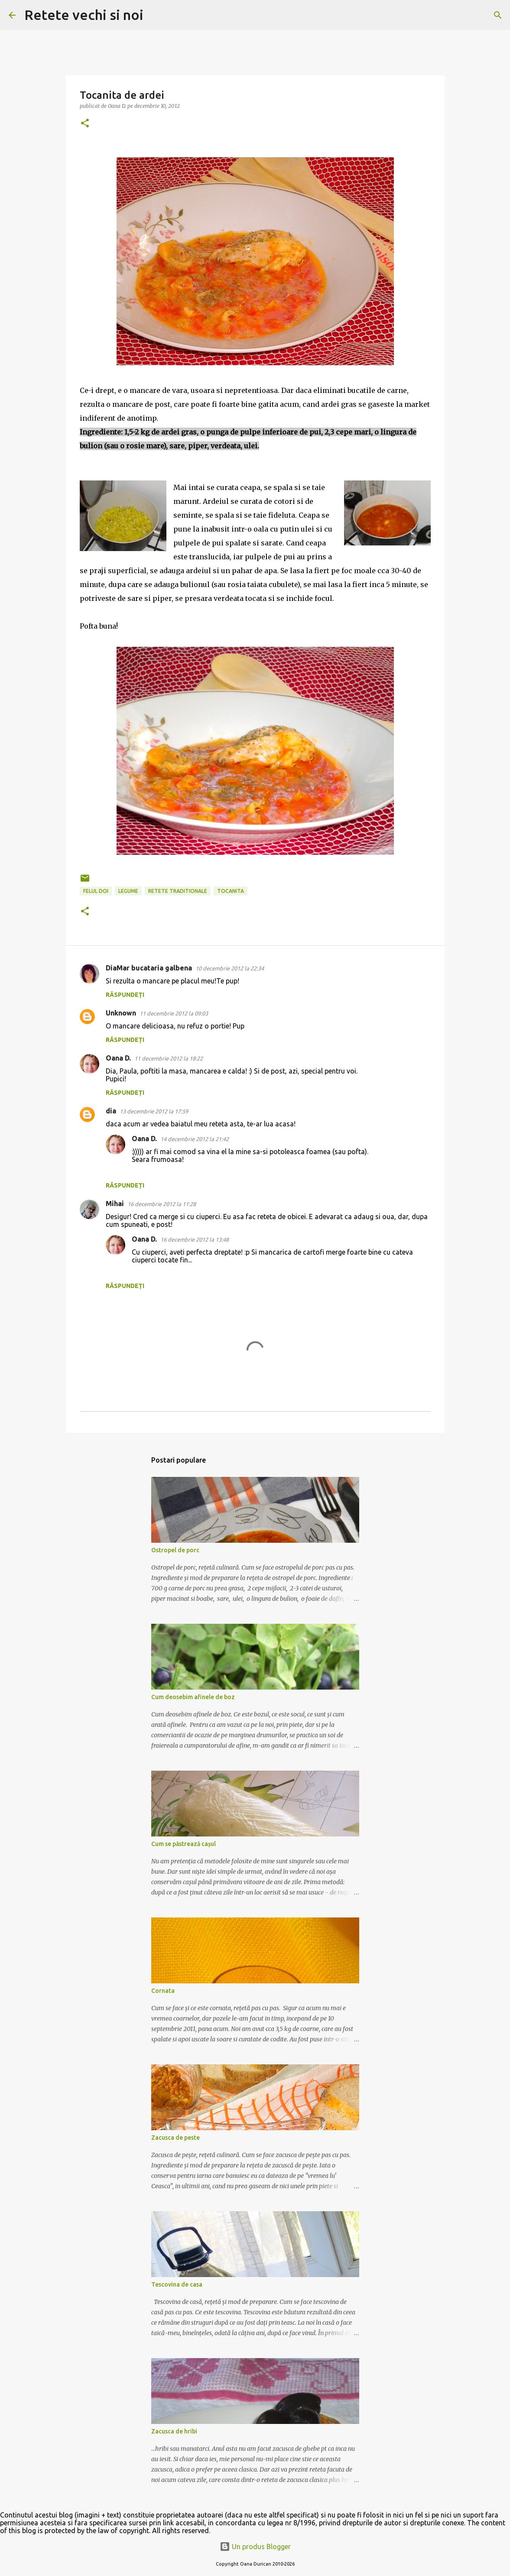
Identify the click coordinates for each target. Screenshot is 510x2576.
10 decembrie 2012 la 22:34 (229, 968)
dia (111, 1111)
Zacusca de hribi (174, 2431)
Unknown (121, 1013)
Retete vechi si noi (83, 15)
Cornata (163, 1990)
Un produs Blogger (255, 2546)
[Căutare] (155, 15)
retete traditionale (177, 891)
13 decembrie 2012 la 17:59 (154, 1111)
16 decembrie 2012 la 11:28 (161, 1204)
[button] (85, 124)
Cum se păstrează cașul (183, 1843)
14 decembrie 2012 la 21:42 (194, 1139)
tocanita (230, 891)
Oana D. (118, 1058)
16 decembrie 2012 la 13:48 (194, 1239)
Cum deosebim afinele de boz (193, 1697)
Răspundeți (125, 994)
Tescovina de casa (176, 2284)
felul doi (95, 891)
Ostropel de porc (175, 1550)
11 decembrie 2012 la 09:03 (174, 1013)
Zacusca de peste (175, 2137)
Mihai (115, 1203)
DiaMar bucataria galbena (149, 968)
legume (128, 891)
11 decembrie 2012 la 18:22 (168, 1058)
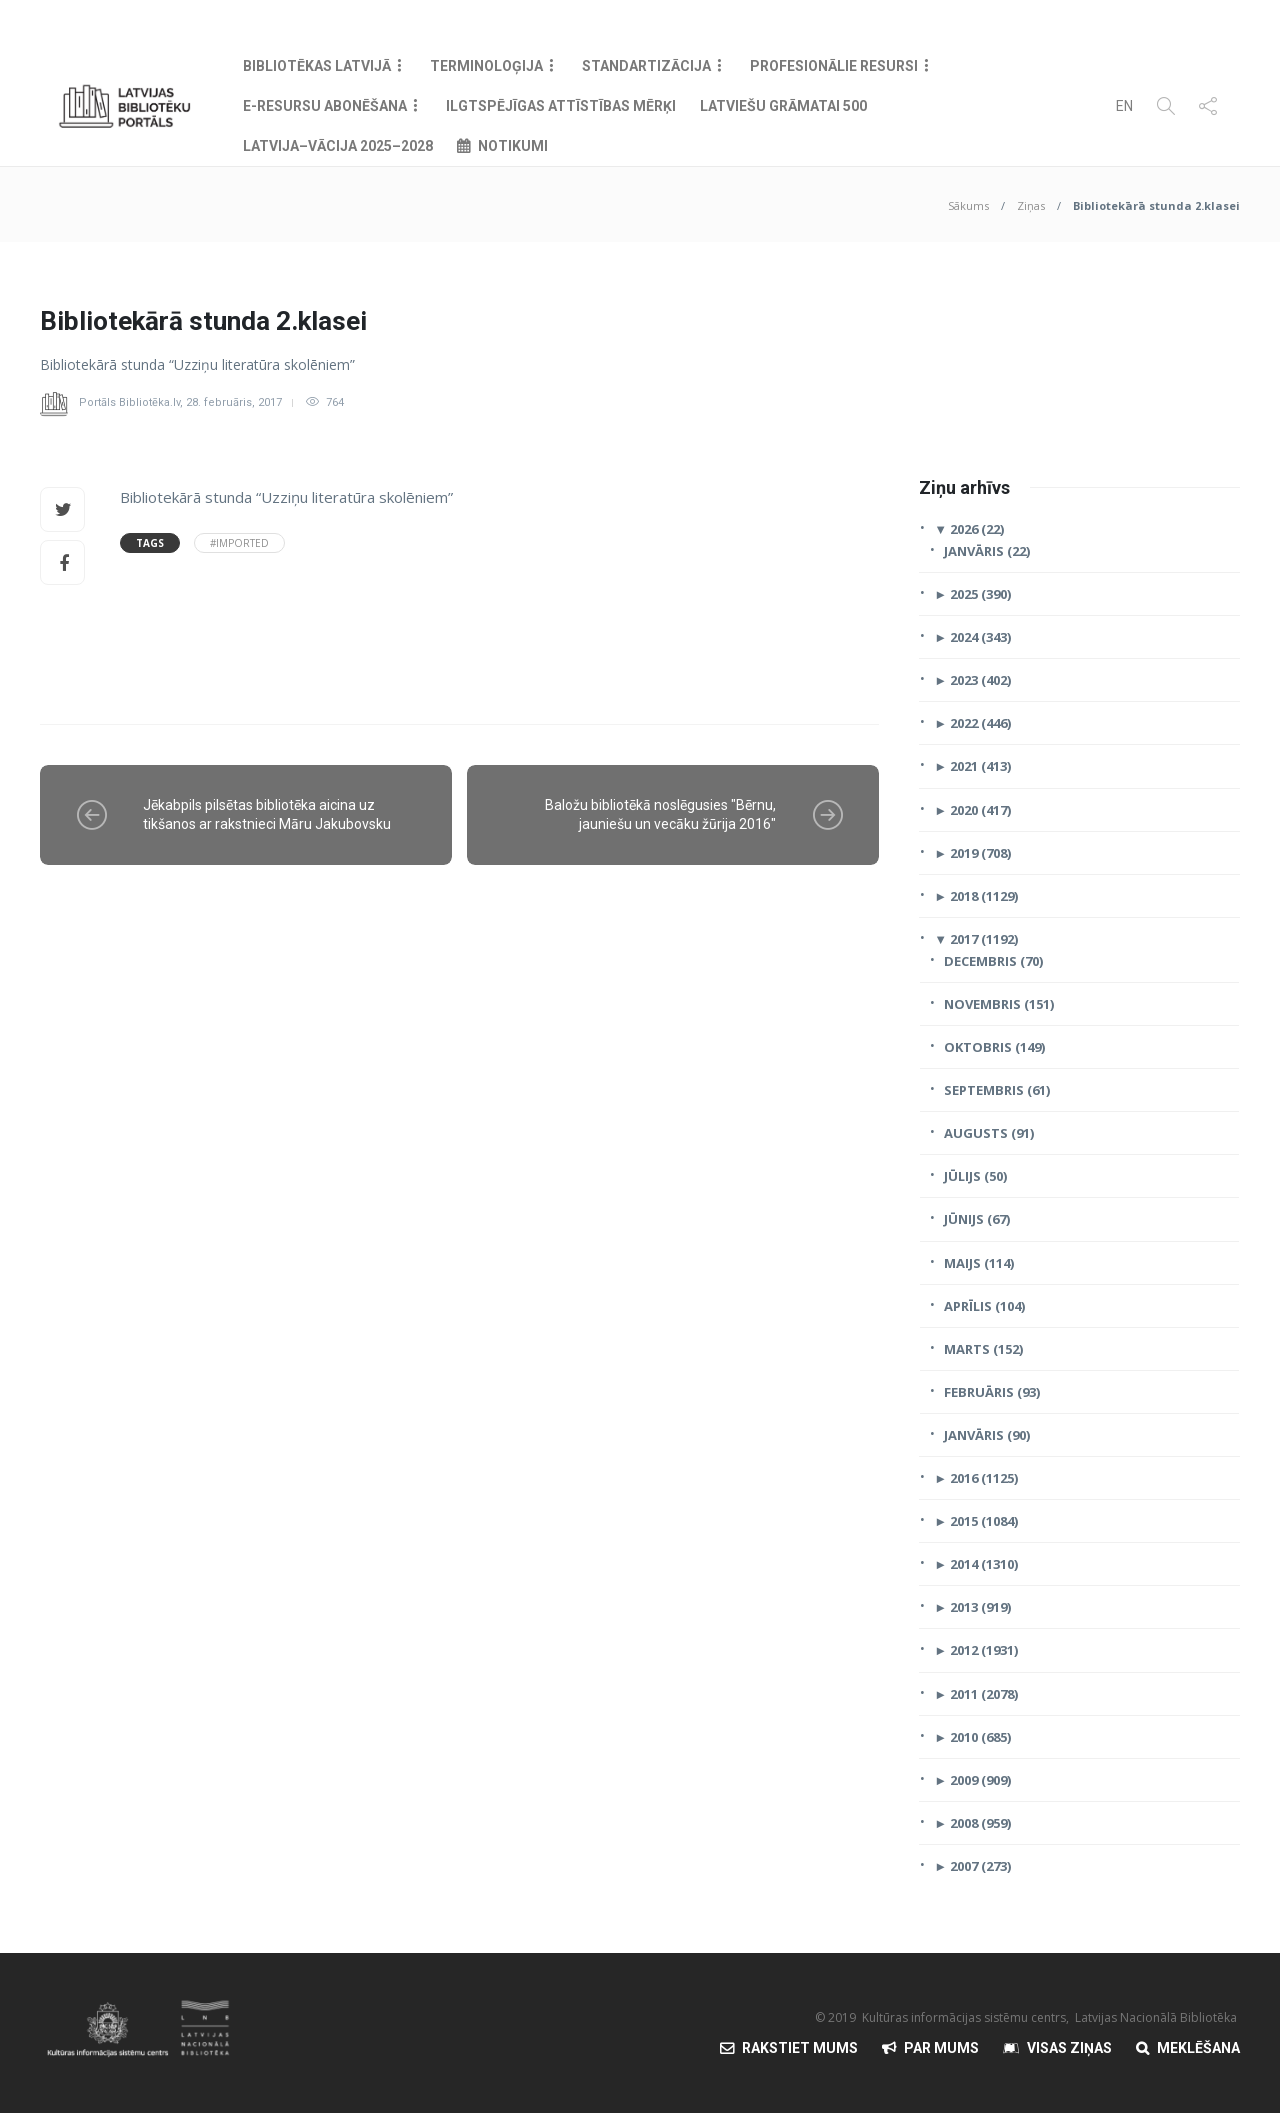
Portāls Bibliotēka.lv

About this exercise: Please write out, word for word, each line from the one with "Ostropel de porc (175, 1550)" to the last line of the data, keeping both ends and omitting pictures.

Result of the task:
Ostropel de porc (175, 1550)
11 decembrie 2012 la 09:03 (174, 1013)
Zacusca de peste (175, 2137)
Mihai (115, 1203)
DiaMar bucataria galbena (149, 968)
legume (128, 891)
11 decembrie 2012 la 18:22 (168, 1058)
Portāls Bibliotēka.lv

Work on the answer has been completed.